## [Aim of the exercise]
Exactly how many lines in the entries contain "ukcji"? Give that number alone.

··· Data for this task

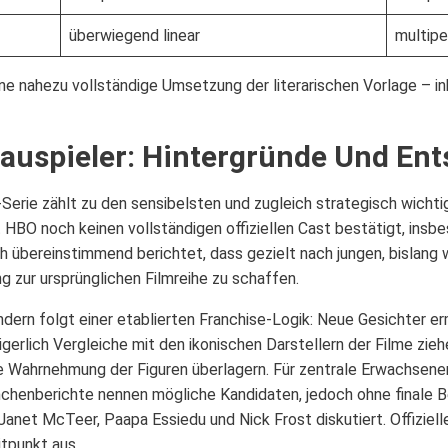
überwiegend linear
multipe
ne nahezu vollständige Umsetzung der literarischen Vorlage – in
auspieler: Hintergründe Und En
-Serie zählt zu den sensibelsten und zugleich strategisch wich
HBO noch keinen vollständigen offiziellen Cast bestätigt, insbe
ch übereinstimmend berichtet, dass gezielt nach jungen, bislan
g zur ursprünglichen Filmreihe zu schaffen.
ndern folgt einer etablierten Franchise-Logik: Neue Gesichter er
erlich Vergleiche mit den ikonischen Darstellern der Filme ziehe
ie Wahrnehmung der Figuren überlagern. Für zentrale Erwachsenen
nchenberichte nennen mögliche Kandidaten, jedoch ohne finale
anet McTeer, Paapa Essiedu und Nick Frost diskutiert. Offiziell
tpunkt aus.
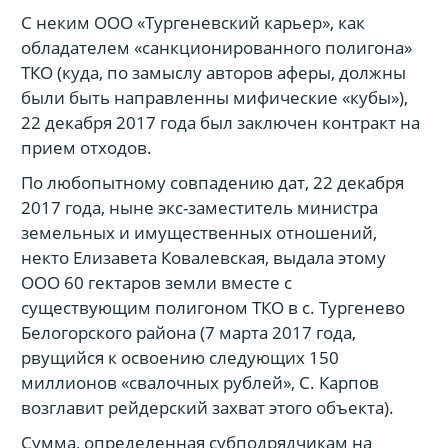
С неким ООО «Тургеневский карьер», как
обладателем «санкционированного полигона»
ТКО (куда, по замыслу авторов аферы, должны
были быть направленны мифические «кубы»),
22 декабря 2017 года был заключен контракт на
прием отходов.
По любопытному совпадению дат, 22 декабря
2017 года, ныне экс-заместитель министра
земельных и имущественных отношений,
некто Елизавета Ковалевская, выдала этому
ООО 60 гектаров земли вместе с
существующим полигоном ТКО в с. Тургенево
Белогорского района (7 марта 2017 года,
рвущийся к освоению следующих 150
миллионов «свалочных рублей», С. Карпов
возглавит рейдерский захват этого объекта).
Сумма, определенная субподрядчикам на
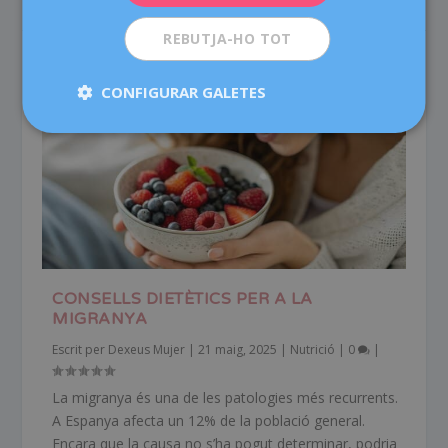
REBUTJA-HO TOT
CONFIGURAR GALETES
CONSELLS DIETÈTICS PER A LA
MIGRANYA
Escrit per
Dexeus Mujer
|
21 maig, 2025
|
Nutrició
|
0
|
La migranya és una de les patologies més recurrents.
A Espanya afecta un 12% de la població general.
Encara que la causa no s’ha pogut determinar, podria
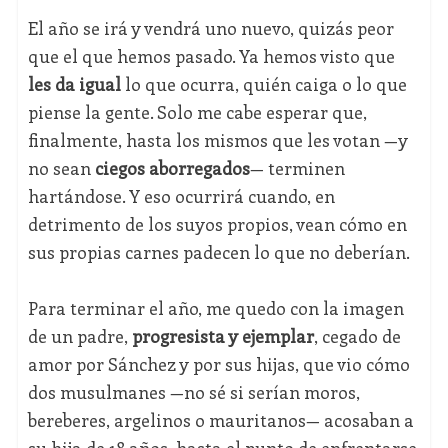
El año se irá y vendrá uno nuevo, quizás peor
que el que hemos pasado. Ya hemos visto que
les da igual
lo que ocurra, quién caiga o lo que
piense la gente. Solo me cabe esperar que,
finalmente, hasta los mismos que les votan —y
no sean
ciegos aborregados
— terminen
hartándose. Y eso ocurrirá cuando, en
detrimento de los suyos propios, vean cómo en
sus propias carnes padecen lo que no deberían.
Para terminar el año, me quedo con la imagen
de un padre,
progresista y ejemplar
, cegado de
amor por Sánchez y por sus hijas, que vio cómo
dos musulmanes —no sé si serían moros,
bereberes, argelinos o mauritanos— acosaban a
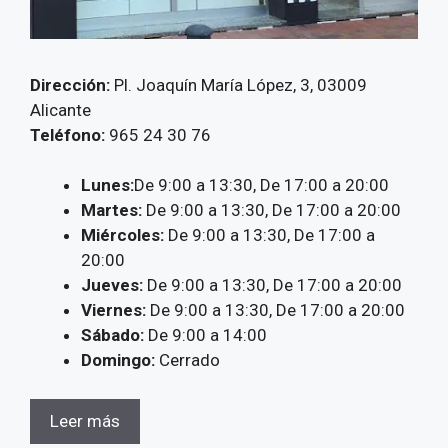
Dirección:
Pl. Joaquín María López, 3, 03009
Alicante
Teléfono:
965 24 30 76
Lunes:
De 9:00 a 13:30, De 17:00 a 20:00
Martes:
De 9:00 a 13:30, De 17:00 a 20:00
Miércoles:
De 9:00 a 13:30, De 17:00 a
20:00
Jueves:
De 9:00 a 13:30, De 17:00 a 20:00
Viernes:
De 9:00 a 13:30, De 17:00 a 20:00
Sábado:
De 9:00 a 14:00
Domingo:
Cerrado
Leer más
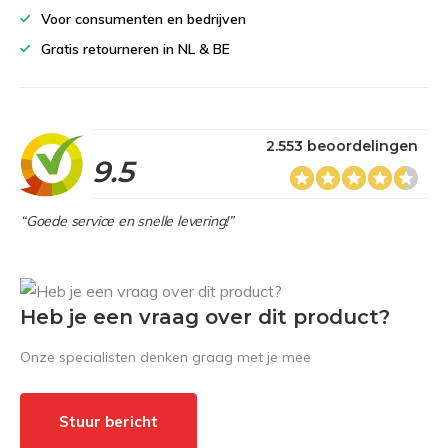
Voor consumenten en bedrijven
Gratis retourneren in NL & BE
2.553 beoordelingen
9.5
“Goede service en snelle levering!”
Heb je een vraag over dit product?
Onze specialisten denken graag met je mee
Stuur bericht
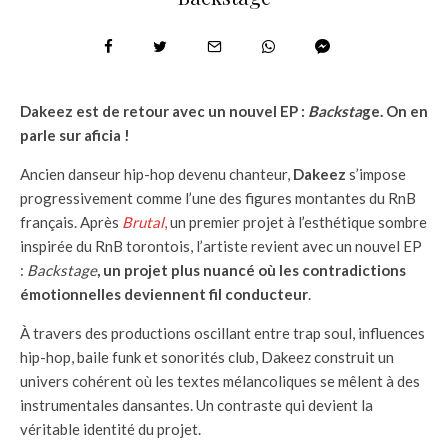
Dakeez est de retour avec un nouvel EP :
Backsta
ge. On en
parle sur aficia !
Ancien danseur hip-hop devenu chanteur,
Dakeez
s’impose
progressivement comme l’une des figures montantes du RnB
français. Après
Brutal
,
un premier projet à l’esthétique sombre
inspirée du RnB torontois, l’artiste revient avec un nouvel EP
:
Backstage
, un projet plus nuancé où les contradictions
émotionnelles deviennent fil conducteur
.
À travers des productions oscillant entre trap soul, influences
hip-hop, baile funk et sonorités club, Dakeez construit un
univers cohérent où les textes mélancoliques se mêlent à des
instrumentales dansantes. Un contraste qui devient la
véritable identité du projet.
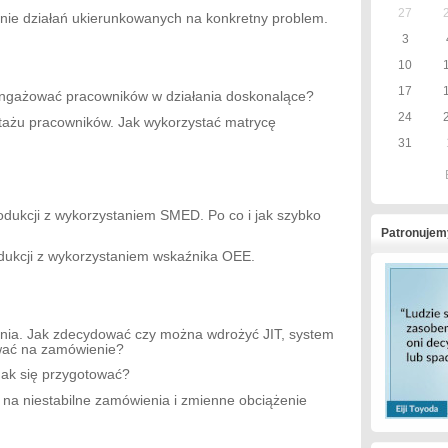
27
ie działań ukierunkowanych na konkretny problem.
3
10
17
ngażować pracowników w działania doskonalące?
24
tażu pracowników. Jak wykorzystać matrycę
31
ukcji z wykorzystaniem SMED. Po co i jak szybko
Patronujem
ukcji z wykorzystaniem wskaźnika OEE.
a. Jak zdecydować czy można wdrożyć JIT, system
wać na zamówienie?
k się przygotować?
na niestabilne zamówienia i zmienne obciążenie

······

## [Reply]
2